We know what is important, because we don’t just work in the field, we are the field. We know exactly what we can accomplish. We know how we can be useful because we exist in our movements and are part of these movements. We are not struggling with an existential problem of who we are or whether or not we are relevant. We know exactly where we want to go.

LGBTI work in Africa needs to be funded sustainably. A series of one-off emergency support or one- to two-year project support does not sustainably help, and can even be counterproductive. We need to start thinking long-term because our opponents are already investing for the long haul. Look at the anti-gay children's rallies that the Museveni government has sponsored in Kampala, for example. The global Christian right is a very powerful force that we have to contend with. American and other foreign Christian groups are investing seriously in anti-LGBTI work, and they are in Africa for the long haul. They are investing in an upcoming anti-LGBTI generation that will occupy the academic spaces, policy spaces, legislatures and judiciaries of our African continent. This should give us pause, because similar investments are not being made in African LGBTI movements. Instead of investing in systemic and structural changes, in law and policy reform, movement building and civil society strengthening, or social justice, the funding narrative is heavy on security and rescue.

African governments have a need to hold onto power now more than ever, and will increasingly use gay rights as a wedge issue.

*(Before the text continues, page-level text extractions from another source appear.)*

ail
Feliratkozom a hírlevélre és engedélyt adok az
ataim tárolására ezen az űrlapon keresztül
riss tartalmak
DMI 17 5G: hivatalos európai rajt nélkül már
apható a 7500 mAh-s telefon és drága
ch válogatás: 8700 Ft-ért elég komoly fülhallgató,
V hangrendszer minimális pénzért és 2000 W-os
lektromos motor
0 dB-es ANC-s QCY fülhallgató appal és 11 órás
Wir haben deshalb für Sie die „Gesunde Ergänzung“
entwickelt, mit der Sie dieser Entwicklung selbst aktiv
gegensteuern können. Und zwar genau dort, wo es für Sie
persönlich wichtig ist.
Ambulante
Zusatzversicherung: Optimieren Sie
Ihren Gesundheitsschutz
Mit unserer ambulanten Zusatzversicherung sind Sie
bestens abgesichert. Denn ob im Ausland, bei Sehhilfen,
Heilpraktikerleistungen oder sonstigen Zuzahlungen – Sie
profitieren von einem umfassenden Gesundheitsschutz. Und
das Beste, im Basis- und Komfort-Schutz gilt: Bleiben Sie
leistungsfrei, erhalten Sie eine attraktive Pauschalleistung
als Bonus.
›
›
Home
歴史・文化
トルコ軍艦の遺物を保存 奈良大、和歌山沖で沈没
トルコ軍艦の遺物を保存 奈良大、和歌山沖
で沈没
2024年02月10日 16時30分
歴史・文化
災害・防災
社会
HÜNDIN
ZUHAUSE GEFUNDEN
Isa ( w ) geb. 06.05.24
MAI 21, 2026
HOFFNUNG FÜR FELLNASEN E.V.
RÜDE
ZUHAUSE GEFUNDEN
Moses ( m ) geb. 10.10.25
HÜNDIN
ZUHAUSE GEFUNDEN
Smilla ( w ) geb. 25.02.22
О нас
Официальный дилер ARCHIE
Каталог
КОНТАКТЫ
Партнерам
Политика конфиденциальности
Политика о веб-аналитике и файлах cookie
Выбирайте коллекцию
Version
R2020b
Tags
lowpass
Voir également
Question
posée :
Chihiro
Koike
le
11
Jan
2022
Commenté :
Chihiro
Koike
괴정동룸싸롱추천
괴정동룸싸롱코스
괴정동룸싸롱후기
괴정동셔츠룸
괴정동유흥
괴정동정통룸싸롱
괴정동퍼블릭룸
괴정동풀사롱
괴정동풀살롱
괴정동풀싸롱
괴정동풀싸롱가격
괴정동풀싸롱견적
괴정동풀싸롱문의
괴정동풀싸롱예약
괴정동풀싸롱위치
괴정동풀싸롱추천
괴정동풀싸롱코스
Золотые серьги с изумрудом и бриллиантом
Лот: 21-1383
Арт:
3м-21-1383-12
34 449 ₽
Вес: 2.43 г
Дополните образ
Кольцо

Pan-African organisations are trying to push back but with small pots of money, spending all their time fundraising. If the level of investment that we actually need were available, African activists could strategize and accomplish so much more.

Many western donors still see Africa as the 'dark continent.' They don’t know whom to trust, and they don’t believe that local actors are truly capable. 

So why don’t global funders invest sustainably? The problem is that many western donors still see Africa as the “dark continent”, a place where they are scared, uncomfortable and uncertain. They don’t know whom to trust, and they don’t believe that local actors are truly capable. They prefer to invest in global human rights organizations that will go on to identify and work with “local partners on the ground”. Instead of directly investing in an African designed strategy, for example, they pay for a few Africans to join a strategy session in Geneva or New York designed by global north organizations. Once there, the activists will likely articulate the agenda of the one who paid for their travel.

We must push against this fear of engagement. We cannot afford the time to let fear hold us back. Uganda’s Anti-Homosexuality Act was passed in early 2014, and UHAI immediately supported local activists to challenge their government in Uganda’s constitutional courts. This was an expensive investment. But we knew it was the right investment, and it paid off: the law was since overturned. But global funders that have the capacity to make large investments were shy and cautious about our choice of strategy. Many preferred to talk about support for rescue efforts instead.

Then, there is the fear of African accountability. This is an equally disappointing concern because when you look at UHAI as an example, our financial audits and internal control systems audits have been flawless, and all have been undertaken by international audit companies using international standards of accountability. So it is simply incorrect to say that mechanisms of accountability don’t exist.

We also have a quickly shrinking civil society space in Africa. One important way the LGBTI movement can contribute to opposing oppression is by having sufficient resources to invite mainstream organizations to our space, and not the other way around. That takes an investment that doesn’t allow for fear. LGBTI movements in the global north dictate what qualifies as relevant investments for their nations. Similarly, we must start listening to and investing in Africans.

If the big human rights donors truly want to internationalize the human rights movement, they’ll have to start trusting us with their money. Sending support down the funding chain, from group to group, from New York to Africa, doesn’t work. As each group takes a cut, the sums get smaller, but the reporting and accountability obligations get bigger. And the local groups’ actual level of control, and their ability to work effectively, disappears. This kind of piecemeal, broken-telephone strategy wouldn’t work if the funding were heading in the opposite direction, from Nairobi to New York. Why, then, do they think it will work in Africa?

Small, short-term grants are not adequate support to prepare Africans for the scale of work that is necessary to improve our circumstances. We must provide African organisations with substantial, sustainable investments that can make a real difference in strategy. Enough with the pocket change.